Top of Data section

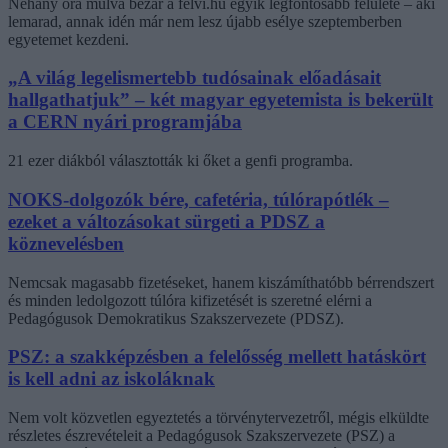
Néhány óra múlva bezár a felvi.hu egyik legfontosabb felülete – aki
lemarad, annak idén már nem lesz újabb esélye szeptemberben
egyetemet kezdeni.
„A világ legelismertebb tudósainak előadásait
hallgathatjuk” – két magyar egyetemista is bekerült
a CERN nyári programjába
21 ezer diákból választották ki őket a genfi programba.
NOKS-dolgozók bére, cafetéria, túlórapótlék –
ezeket a változásokat sürgeti a PDSZ a
köznevelésben
Nemcsak magasabb fizetéseket, hanem kiszámíthatóbb bérrendszert
és minden ledolgozott túlóra kifizetését is szeretné elérni a
Pedagógusok Demokratikus Szakszervezete (PDSZ).
PSZ: a szakképzésben a felelősség mellett hatáskört
is kell adni az iskoláknak
Nem volt közvetlen egyeztetés a törvénytervezetről, mégis elküldte
részletes észrevételeit a Pedagógusok Szakszervezete (PSZ) a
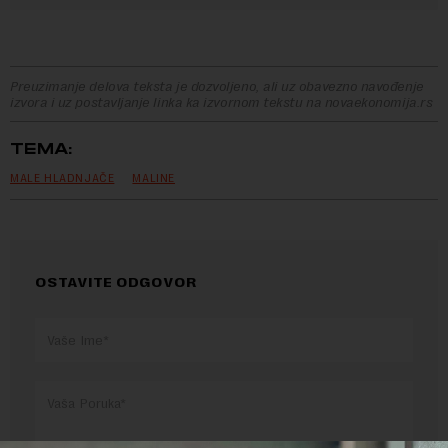
Preuzimanje delova teksta je dozvoljeno, ali uz obavezno navođenje
izvora i uz postavljanje linka ka izvornom tekstu na novaekonomija.rs
TEMA:
MALE HLADNJAČE
MALINE
OSTAVITE ODGOVOR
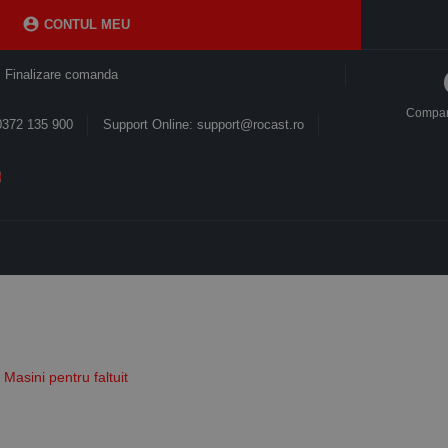

CONTUL MEU
Finalizare comanda
Compa
0372 135 900
Support Online: support@rocast.ro
Masini pentru faltuit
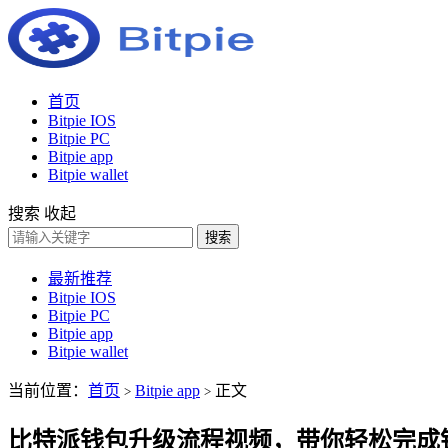
首页
Bitpie IOS
Bitpie PC
Bitpie app
Bitpie wallet
搜索
收起
搜索
最新推荐
Bitpie IOS
Bitpie PC
Bitpie app
Bitpie wallet
当前位置：
首页
Bitpie app
正文
>
>
比特派钱包升级流程视频，带你轻松完成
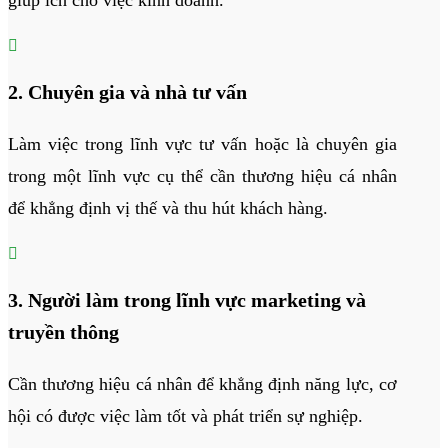
giúp ích cho việc kinh doanh.

2. Chuyên gia và nhà tư vấn
Làm việc trong lĩnh vực tư vấn hoặc là chuyên gia
trong một lĩnh vực cụ thể cần thương hiệu cá nhân
để khẳng định vị thế và thu hút khách hàng.

3. Người làm trong lĩnh vực marketing và
truyền thông
Cần thương hiệu cá nhân để khẳng định năng lực, cơ
hội có được việc làm tốt và phát triển sự nghiệp.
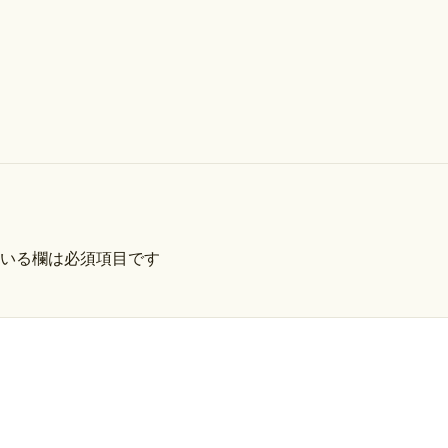
いる欄は必須項目です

Bottom of Data section

* Activity
Pick each line holding the word "Szakszervezete" out of the data and copy it.

* Task solution
Pedagógusok Demokratikus Szakszervezete (PDSZ).
részletes észrevételeit a Pedagógusok Szakszervezete (PSZ) a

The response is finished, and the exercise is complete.